**TASK INSTRUCTIONS:**
Could you return all of the entries word for word, minus any pictures?
──────── SUPPLIED MATERIAL ────────
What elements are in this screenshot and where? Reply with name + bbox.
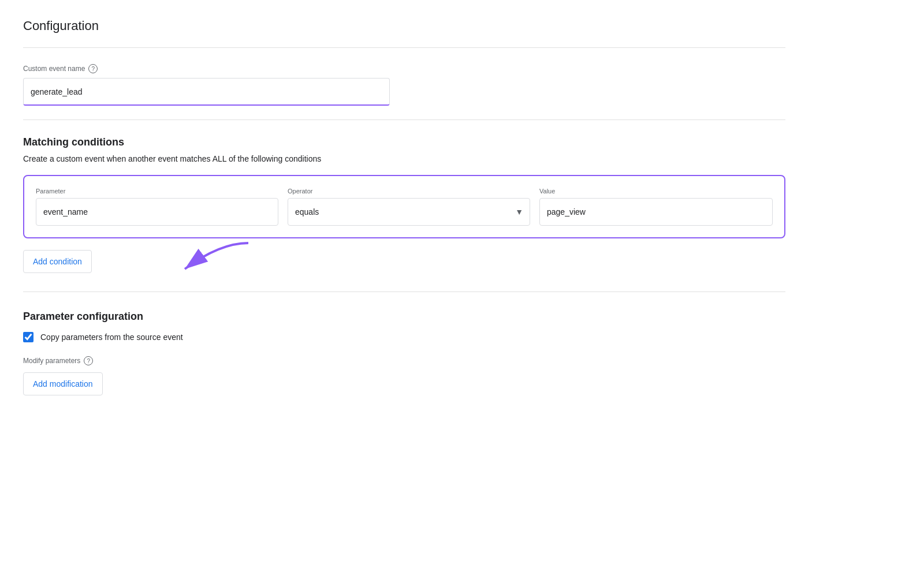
copy-params-checkbox[interactable] — [23, 332, 33, 342]
matching-conditions-title: Matching conditions — [23, 136, 785, 148]
copy-params-label: Copy parameters from the source event — [40, 333, 183, 342]
matching-conditions-description: Create a custom event when another event… — [23, 154, 785, 163]
custom-event-name-input[interactable] — [23, 78, 390, 106]
operator-wrapper: equals contains starts with ends with do… — [288, 198, 530, 226]
parameter-input[interactable] — [36, 198, 278, 226]
value-label: Value — [539, 188, 773, 195]
modify-params-help-icon[interactable]: ? — [84, 356, 93, 365]
parameter-field: Parameter — [36, 188, 278, 226]
operator-select[interactable]: equals contains starts with ends with do… — [288, 198, 530, 226]
conditions-box: Parameter Operator equals contains start… — [23, 175, 785, 238]
conditions-row: Parameter Operator equals contains start… — [36, 188, 773, 226]
add-condition-button[interactable]: Add condition — [23, 250, 92, 273]
lower-divider — [23, 292, 785, 292]
parameter-label: Parameter — [36, 188, 278, 195]
parameter-config-title: Parameter configuration — [23, 311, 785, 323]
add-condition-wrapper: Add condition — [23, 243, 92, 278]
mid-divider — [23, 119, 785, 120]
arrow-annotation — [150, 237, 254, 283]
operator-label: Operator — [288, 188, 530, 195]
value-field: Value — [539, 188, 773, 226]
matching-conditions-section: Matching conditions Create a custom even… — [23, 136, 785, 278]
modify-params-label: Modify parameters ? — [23, 356, 785, 365]
custom-event-help-icon[interactable]: ? — [88, 64, 98, 73]
operator-field: Operator equals contains starts with end… — [288, 188, 530, 226]
page-container: Configuration Custom event name ? Matchi… — [0, 0, 808, 414]
parameter-configuration-section: Parameter configuration Copy parameters … — [23, 311, 785, 395]
add-modification-button[interactable]: Add modification — [23, 372, 103, 395]
top-divider — [23, 47, 785, 48]
page-title: Configuration — [23, 18, 785, 33]
custom-event-label: Custom event name ? — [23, 64, 785, 73]
custom-event-section: Custom event name ? — [23, 64, 785, 106]
copy-params-row: Copy parameters from the source event — [23, 332, 785, 342]
value-input[interactable] — [539, 198, 773, 226]
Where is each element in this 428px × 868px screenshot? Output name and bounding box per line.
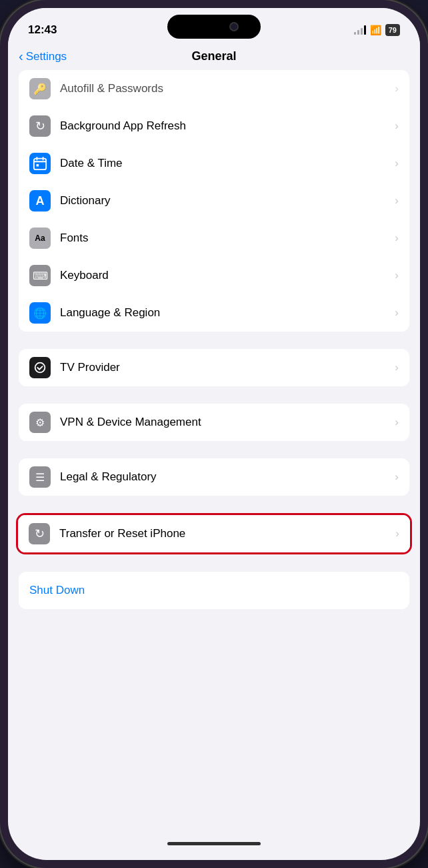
────────
**SOLUTION:**
What elements are in this screenshot and where? Reply with name + bbox.
copy-params-checkbox[interactable] — [23, 332, 33, 342]
matching-conditions-title: Matching conditions — [23, 136, 785, 148]
copy-params-label: Copy parameters from the source event — [40, 333, 183, 342]
matching-conditions-description: Create a custom event when another event… — [23, 154, 785, 163]
custom-event-name-input[interactable] — [23, 78, 390, 106]
operator-wrapper: equals contains starts with ends with do… — [288, 198, 530, 226]
parameter-input[interactable] — [36, 198, 278, 226]
value-label: Value — [539, 188, 773, 195]
modify-params-help-icon[interactable]: ? — [84, 356, 93, 365]
parameter-field: Parameter — [36, 188, 278, 226]
operator-select[interactable]: equals contains starts with ends with do… — [288, 198, 530, 226]
conditions-box: Parameter Operator equals contains start… — [23, 175, 785, 238]
conditions-row: Parameter Operator equals contains start… — [36, 188, 773, 226]
add-condition-button[interactable]: Add condition — [23, 250, 92, 273]
lower-divider — [23, 292, 785, 292]
parameter-label: Parameter — [36, 188, 278, 195]
parameter-config-title: Parameter configuration — [23, 311, 785, 323]
add-condition-wrapper: Add condition — [23, 243, 92, 278]
mid-divider — [23, 119, 785, 120]
arrow-annotation — [150, 237, 254, 283]
operator-label: Operator — [288, 188, 530, 195]
value-field: Value — [539, 188, 773, 226]
matching-conditions-section: Matching conditions Create a custom even… — [23, 136, 785, 278]
modify-params-label: Modify parameters ? — [23, 356, 785, 365]
custom-event-help-icon[interactable]: ? — [88, 64, 98, 73]
operator-field: Operator equals contains starts with end… — [288, 188, 530, 226]
page-container: Configuration Custom event name ? Matchi… — [0, 0, 808, 414]
parameter-configuration-section: Parameter configuration Copy parameters … — [23, 311, 785, 395]
add-modification-button[interactable]: Add modification — [23, 372, 103, 395]
top-divider — [23, 47, 785, 48]
page-title: Configuration — [23, 18, 785, 33]
custom-event-label: Custom event name ? — [23, 64, 785, 73]
custom-event-section: Custom event name ? — [23, 64, 785, 106]
copy-params-row: Copy parameters from the source event — [23, 332, 785, 342]
value-input[interactable] — [539, 198, 773, 226]
Where is each element in this 428px × 868px screenshot? Output name and bounding box per line.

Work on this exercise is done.